Task directions: Among the entries that follow, locate the line with "Hours by Appointment" and the line with "editions of Dracula), and". Output those lines and all lines in between, exactly, minus the pictures.

Given data:
□ □ □ □ □

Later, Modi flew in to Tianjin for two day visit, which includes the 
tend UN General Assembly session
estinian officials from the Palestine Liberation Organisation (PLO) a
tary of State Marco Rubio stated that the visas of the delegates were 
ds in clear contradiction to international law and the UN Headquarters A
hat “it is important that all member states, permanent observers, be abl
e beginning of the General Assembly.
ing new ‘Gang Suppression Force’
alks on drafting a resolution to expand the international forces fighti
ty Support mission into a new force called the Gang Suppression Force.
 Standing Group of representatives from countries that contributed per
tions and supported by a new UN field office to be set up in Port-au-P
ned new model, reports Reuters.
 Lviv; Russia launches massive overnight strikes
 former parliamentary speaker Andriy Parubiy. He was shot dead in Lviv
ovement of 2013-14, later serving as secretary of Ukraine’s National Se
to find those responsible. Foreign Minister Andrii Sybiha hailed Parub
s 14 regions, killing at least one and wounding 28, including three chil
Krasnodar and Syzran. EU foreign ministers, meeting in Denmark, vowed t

□ □ □ □ □

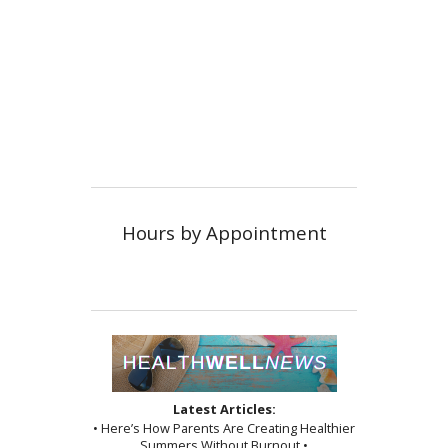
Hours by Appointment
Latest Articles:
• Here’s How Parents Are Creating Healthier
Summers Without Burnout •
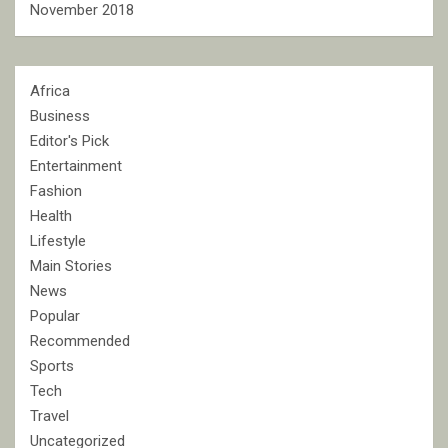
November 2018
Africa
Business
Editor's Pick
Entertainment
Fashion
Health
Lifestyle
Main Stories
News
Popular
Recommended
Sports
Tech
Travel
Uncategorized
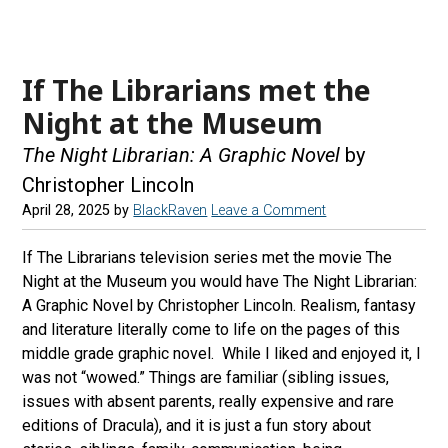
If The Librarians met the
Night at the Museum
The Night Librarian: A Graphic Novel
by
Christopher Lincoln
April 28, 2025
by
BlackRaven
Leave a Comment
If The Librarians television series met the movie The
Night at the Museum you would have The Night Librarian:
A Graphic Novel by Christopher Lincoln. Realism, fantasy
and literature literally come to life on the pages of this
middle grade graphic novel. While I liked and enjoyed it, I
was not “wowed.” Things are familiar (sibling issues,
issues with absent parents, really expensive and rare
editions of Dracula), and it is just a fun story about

□ □ □ □ □

Solved problem:
Hours by Appointment
Latest Articles:
• Here’s How Parents Are Creating Healthier
Summers Without Burnout •
November 2018
Africa
Business
Editor's Pick
Entertainment
Fashion
Health
Lifestyle
Main Stories
News
Popular
Recommended
Sports
Tech
Travel
Uncategorized
If The Librarians met the
Night at the Museum
The Night Librarian: A Graphic Novel
by
Christopher Lincoln
April 28, 2025
by
BlackRaven
Leave a Comment
If The Librarians television series met the movie The
Night at the Museum you would have The Night Librarian:
A Graphic Novel by Christopher Lincoln. Realism, fantasy
and literature literally come to life on the pages of this
middle grade graphic novel. While I liked and enjoyed it, I
was not “wowed.” Things are familiar (sibling issues,
issues with absent parents, really expensive and rare
editions of Dracula), and it is just a fun story about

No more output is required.